- [Aim of the task]: All entries given below are to be returned word for word.

***** Input for this task

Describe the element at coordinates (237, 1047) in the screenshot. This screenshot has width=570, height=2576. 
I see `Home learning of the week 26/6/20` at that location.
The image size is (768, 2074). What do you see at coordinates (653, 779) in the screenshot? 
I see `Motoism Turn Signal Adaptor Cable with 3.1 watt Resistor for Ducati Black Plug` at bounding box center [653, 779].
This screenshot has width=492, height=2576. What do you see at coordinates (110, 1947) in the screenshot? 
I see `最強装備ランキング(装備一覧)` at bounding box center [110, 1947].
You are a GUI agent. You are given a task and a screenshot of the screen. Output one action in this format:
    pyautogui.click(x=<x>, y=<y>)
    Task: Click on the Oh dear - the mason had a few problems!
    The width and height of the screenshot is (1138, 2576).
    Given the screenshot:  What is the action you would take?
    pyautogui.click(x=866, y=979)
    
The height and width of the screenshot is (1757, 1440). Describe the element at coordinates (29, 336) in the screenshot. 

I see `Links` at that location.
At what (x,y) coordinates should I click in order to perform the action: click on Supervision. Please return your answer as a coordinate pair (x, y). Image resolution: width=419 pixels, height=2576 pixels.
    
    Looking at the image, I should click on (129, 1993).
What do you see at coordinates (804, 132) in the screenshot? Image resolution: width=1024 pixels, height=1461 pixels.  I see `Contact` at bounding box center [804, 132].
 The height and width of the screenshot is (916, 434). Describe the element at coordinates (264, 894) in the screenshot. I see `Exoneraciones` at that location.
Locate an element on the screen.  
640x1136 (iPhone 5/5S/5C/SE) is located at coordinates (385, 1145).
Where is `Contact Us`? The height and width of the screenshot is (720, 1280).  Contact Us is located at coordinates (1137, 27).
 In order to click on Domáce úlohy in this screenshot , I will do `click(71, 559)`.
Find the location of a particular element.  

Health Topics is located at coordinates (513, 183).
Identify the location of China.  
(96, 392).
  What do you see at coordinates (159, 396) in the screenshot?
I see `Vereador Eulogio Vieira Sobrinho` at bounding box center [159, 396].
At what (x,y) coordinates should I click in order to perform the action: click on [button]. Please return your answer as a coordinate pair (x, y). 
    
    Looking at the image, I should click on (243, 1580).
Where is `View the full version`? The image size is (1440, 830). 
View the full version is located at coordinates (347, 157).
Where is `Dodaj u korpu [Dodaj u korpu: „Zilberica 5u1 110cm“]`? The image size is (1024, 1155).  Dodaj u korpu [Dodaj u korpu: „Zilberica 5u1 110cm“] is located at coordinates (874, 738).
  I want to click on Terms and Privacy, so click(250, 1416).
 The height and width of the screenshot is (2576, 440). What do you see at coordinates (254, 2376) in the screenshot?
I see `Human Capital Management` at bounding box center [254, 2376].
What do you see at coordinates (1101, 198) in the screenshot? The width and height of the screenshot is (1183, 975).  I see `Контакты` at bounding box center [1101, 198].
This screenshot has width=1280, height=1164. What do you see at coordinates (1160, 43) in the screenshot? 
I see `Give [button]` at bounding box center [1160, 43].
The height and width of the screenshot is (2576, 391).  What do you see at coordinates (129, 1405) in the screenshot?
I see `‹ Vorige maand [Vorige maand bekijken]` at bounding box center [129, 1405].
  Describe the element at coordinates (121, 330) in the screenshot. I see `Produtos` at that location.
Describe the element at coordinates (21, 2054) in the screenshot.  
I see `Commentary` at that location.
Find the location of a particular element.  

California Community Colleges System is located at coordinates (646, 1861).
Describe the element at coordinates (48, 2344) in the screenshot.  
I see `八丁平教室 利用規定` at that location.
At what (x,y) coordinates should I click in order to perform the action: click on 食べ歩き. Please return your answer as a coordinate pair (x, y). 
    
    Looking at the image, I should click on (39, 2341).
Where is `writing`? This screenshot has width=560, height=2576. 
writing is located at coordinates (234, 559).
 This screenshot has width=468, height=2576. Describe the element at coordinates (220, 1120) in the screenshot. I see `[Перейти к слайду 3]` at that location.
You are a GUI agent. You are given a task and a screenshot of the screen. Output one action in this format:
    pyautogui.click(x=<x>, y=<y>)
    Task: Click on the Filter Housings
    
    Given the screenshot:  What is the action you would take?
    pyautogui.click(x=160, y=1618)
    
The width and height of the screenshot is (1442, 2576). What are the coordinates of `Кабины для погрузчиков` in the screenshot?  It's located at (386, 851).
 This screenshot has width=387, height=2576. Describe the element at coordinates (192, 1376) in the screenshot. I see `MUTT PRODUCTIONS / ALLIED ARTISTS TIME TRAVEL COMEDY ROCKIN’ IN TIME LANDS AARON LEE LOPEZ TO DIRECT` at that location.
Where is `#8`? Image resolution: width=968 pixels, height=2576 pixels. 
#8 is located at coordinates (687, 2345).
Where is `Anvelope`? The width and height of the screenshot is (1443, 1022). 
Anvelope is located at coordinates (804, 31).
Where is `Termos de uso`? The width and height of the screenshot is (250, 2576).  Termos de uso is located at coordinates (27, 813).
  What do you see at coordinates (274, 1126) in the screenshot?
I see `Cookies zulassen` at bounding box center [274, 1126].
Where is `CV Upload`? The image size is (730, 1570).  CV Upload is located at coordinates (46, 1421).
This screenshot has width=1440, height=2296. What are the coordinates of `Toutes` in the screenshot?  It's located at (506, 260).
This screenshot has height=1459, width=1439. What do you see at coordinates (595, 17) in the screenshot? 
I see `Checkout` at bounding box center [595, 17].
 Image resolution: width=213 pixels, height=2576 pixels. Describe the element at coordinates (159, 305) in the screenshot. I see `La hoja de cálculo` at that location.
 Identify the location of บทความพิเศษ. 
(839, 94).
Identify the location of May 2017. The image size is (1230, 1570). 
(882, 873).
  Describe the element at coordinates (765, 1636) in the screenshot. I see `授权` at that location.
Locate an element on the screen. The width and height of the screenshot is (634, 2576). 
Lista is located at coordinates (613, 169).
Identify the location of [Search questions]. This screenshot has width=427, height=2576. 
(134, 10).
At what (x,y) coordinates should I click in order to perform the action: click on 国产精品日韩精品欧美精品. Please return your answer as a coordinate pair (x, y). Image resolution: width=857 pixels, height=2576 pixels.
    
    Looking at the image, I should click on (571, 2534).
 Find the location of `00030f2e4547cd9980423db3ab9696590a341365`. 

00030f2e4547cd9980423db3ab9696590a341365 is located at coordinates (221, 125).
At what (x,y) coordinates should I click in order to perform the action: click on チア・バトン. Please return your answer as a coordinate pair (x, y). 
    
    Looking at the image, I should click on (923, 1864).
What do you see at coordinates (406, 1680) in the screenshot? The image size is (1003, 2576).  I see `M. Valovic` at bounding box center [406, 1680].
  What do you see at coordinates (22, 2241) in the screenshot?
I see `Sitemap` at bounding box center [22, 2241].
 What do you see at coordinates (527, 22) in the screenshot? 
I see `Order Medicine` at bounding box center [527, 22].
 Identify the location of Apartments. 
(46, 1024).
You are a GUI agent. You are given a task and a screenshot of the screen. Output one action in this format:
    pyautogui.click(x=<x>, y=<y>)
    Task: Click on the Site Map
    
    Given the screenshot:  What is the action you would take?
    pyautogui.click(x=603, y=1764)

**********

- [Solution to the problem]:
Describe the element at coordinates (237, 1047) in the screenshot. This screenshot has width=570, height=2576. 
I see `Home learning of the week 26/6/20` at that location.
The image size is (768, 2074). What do you see at coordinates (653, 779) in the screenshot? 
I see `Motoism Turn Signal Adaptor Cable with 3.1 watt Resistor for Ducati Black Plug` at bounding box center [653, 779].
This screenshot has width=492, height=2576. What do you see at coordinates (110, 1947) in the screenshot? 
I see `最強装備ランキング(装備一覧)` at bounding box center [110, 1947].
You are a GUI agent. You are given a task and a screenshot of the screen. Output one action in this format:
    pyautogui.click(x=<x>, y=<y>)
    Task: Click on the Oh dear - the mason had a few problems!
    The width and height of the screenshot is (1138, 2576).
    Given the screenshot:  What is the action you would take?
    pyautogui.click(x=866, y=979)
    
The height and width of the screenshot is (1757, 1440). Describe the element at coordinates (29, 336) in the screenshot. 

I see `Links` at that location.
At what (x,y) coordinates should I click in order to perform the action: click on Supervision. Please return your answer as a coordinate pair (x, y). Image resolution: width=419 pixels, height=2576 pixels.
    
    Looking at the image, I should click on (129, 1993).
What do you see at coordinates (804, 132) in the screenshot? Image resolution: width=1024 pixels, height=1461 pixels.  I see `Contact` at bounding box center [804, 132].
 The height and width of the screenshot is (916, 434). Describe the element at coordinates (264, 894) in the screenshot. I see `Exoneraciones` at that location.
Locate an element on the screen.  
640x1136 (iPhone 5/5S/5C/SE) is located at coordinates (385, 1145).
Where is `Contact Us`? The height and width of the screenshot is (720, 1280).  Contact Us is located at coordinates (1137, 27).
 In order to click on Domáce úlohy in this screenshot , I will do `click(71, 559)`.
Find the location of a particular element.  

Health Topics is located at coordinates (513, 183).
Identify the location of China.  
(96, 392).
  What do you see at coordinates (159, 396) in the screenshot?
I see `Vereador Eulogio Vieira Sobrinho` at bounding box center [159, 396].
At what (x,y) coordinates should I click in order to perform the action: click on [button]. Please return your answer as a coordinate pair (x, y). 
    
    Looking at the image, I should click on (243, 1580).
Where is `View the full version`? The image size is (1440, 830). 
View the full version is located at coordinates (347, 157).
Where is `Dodaj u korpu [Dodaj u korpu: „Zilberica 5u1 110cm“]`? The image size is (1024, 1155).  Dodaj u korpu [Dodaj u korpu: „Zilberica 5u1 110cm“] is located at coordinates (874, 738).
  I want to click on Terms and Privacy, so click(250, 1416).
 The height and width of the screenshot is (2576, 440). What do you see at coordinates (254, 2376) in the screenshot?
I see `Human Capital Management` at bounding box center [254, 2376].
What do you see at coordinates (1101, 198) in the screenshot? The width and height of the screenshot is (1183, 975).  I see `Контакты` at bounding box center [1101, 198].
This screenshot has width=1280, height=1164. What do you see at coordinates (1160, 43) in the screenshot? 
I see `Give [button]` at bounding box center [1160, 43].
The height and width of the screenshot is (2576, 391).  What do you see at coordinates (129, 1405) in the screenshot?
I see `‹ Vorige maand [Vorige maand bekijken]` at bounding box center [129, 1405].
  Describe the element at coordinates (121, 330) in the screenshot. I see `Produtos` at that location.
Describe the element at coordinates (21, 2054) in the screenshot.  
I see `Commentary` at that location.
Find the location of a particular element.  

California Community Colleges System is located at coordinates (646, 1861).
Describe the element at coordinates (48, 2344) in the screenshot.  
I see `八丁平教室 利用規定` at that location.
At what (x,y) coordinates should I click in order to perform the action: click on 食べ歩き. Please return your answer as a coordinate pair (x, y). 
    
    Looking at the image, I should click on (39, 2341).
Where is `writing`? This screenshot has width=560, height=2576. 
writing is located at coordinates (234, 559).
 This screenshot has width=468, height=2576. Describe the element at coordinates (220, 1120) in the screenshot. I see `[Перейти к слайду 3]` at that location.
You are a GUI agent. You are given a task and a screenshot of the screen. Output one action in this format:
    pyautogui.click(x=<x>, y=<y>)
    Task: Click on the Filter Housings
    
    Given the screenshot:  What is the action you would take?
    pyautogui.click(x=160, y=1618)
    
The width and height of the screenshot is (1442, 2576). What are the coordinates of `Кабины для погрузчиков` in the screenshot?  It's located at (386, 851).
 This screenshot has width=387, height=2576. Describe the element at coordinates (192, 1376) in the screenshot. I see `MUTT PRODUCTIONS / ALLIED ARTISTS TIME TRAVEL COMEDY ROCKIN’ IN TIME LANDS AARON LEE LOPEZ TO DIRECT` at that location.
Where is `#8`? Image resolution: width=968 pixels, height=2576 pixels. 
#8 is located at coordinates (687, 2345).
Where is `Anvelope`? The width and height of the screenshot is (1443, 1022). 
Anvelope is located at coordinates (804, 31).
Where is `Termos de uso`? The width and height of the screenshot is (250, 2576).  Termos de uso is located at coordinates (27, 813).
  What do you see at coordinates (274, 1126) in the screenshot?
I see `Cookies zulassen` at bounding box center [274, 1126].
Where is `CV Upload`? The image size is (730, 1570).  CV Upload is located at coordinates (46, 1421).
This screenshot has width=1440, height=2296. What are the coordinates of `Toutes` in the screenshot?  It's located at (506, 260).
This screenshot has height=1459, width=1439. What do you see at coordinates (595, 17) in the screenshot? 
I see `Checkout` at bounding box center [595, 17].
 Image resolution: width=213 pixels, height=2576 pixels. Describe the element at coordinates (159, 305) in the screenshot. I see `La hoja de cálculo` at that location.
 Identify the location of บทความพิเศษ. 
(839, 94).
Identify the location of May 2017. The image size is (1230, 1570). 
(882, 873).
  Describe the element at coordinates (765, 1636) in the screenshot. I see `授权` at that location.
Locate an element on the screen. The width and height of the screenshot is (634, 2576). 
Lista is located at coordinates (613, 169).
Identify the location of [Search questions]. This screenshot has width=427, height=2576. 
(134, 10).
At what (x,y) coordinates should I click in order to perform the action: click on 国产精品日韩精品欧美精品. Please return your answer as a coordinate pair (x, y). Image resolution: width=857 pixels, height=2576 pixels.
    
    Looking at the image, I should click on (571, 2534).
 Find the location of `00030f2e4547cd9980423db3ab9696590a341365`. 

00030f2e4547cd9980423db3ab9696590a341365 is located at coordinates (221, 125).
At what (x,y) coordinates should I click in order to perform the action: click on チア・バトン. Please return your answer as a coordinate pair (x, y). 
    
    Looking at the image, I should click on (923, 1864).
What do you see at coordinates (406, 1680) in the screenshot? The image size is (1003, 2576).  I see `M. Valovic` at bounding box center [406, 1680].
  What do you see at coordinates (22, 2241) in the screenshot?
I see `Sitemap` at bounding box center [22, 2241].
 What do you see at coordinates (527, 22) in the screenshot? 
I see `Order Medicine` at bounding box center [527, 22].
 Identify the location of Apartments. 
(46, 1024).
You are a GUI agent. You are given a task and a screenshot of the screen. Output one action in this format:
    pyautogui.click(x=<x>, y=<y>)
    Task: Click on the Site Map
    
    Given the screenshot:  What is the action you would take?
    pyautogui.click(x=603, y=1764)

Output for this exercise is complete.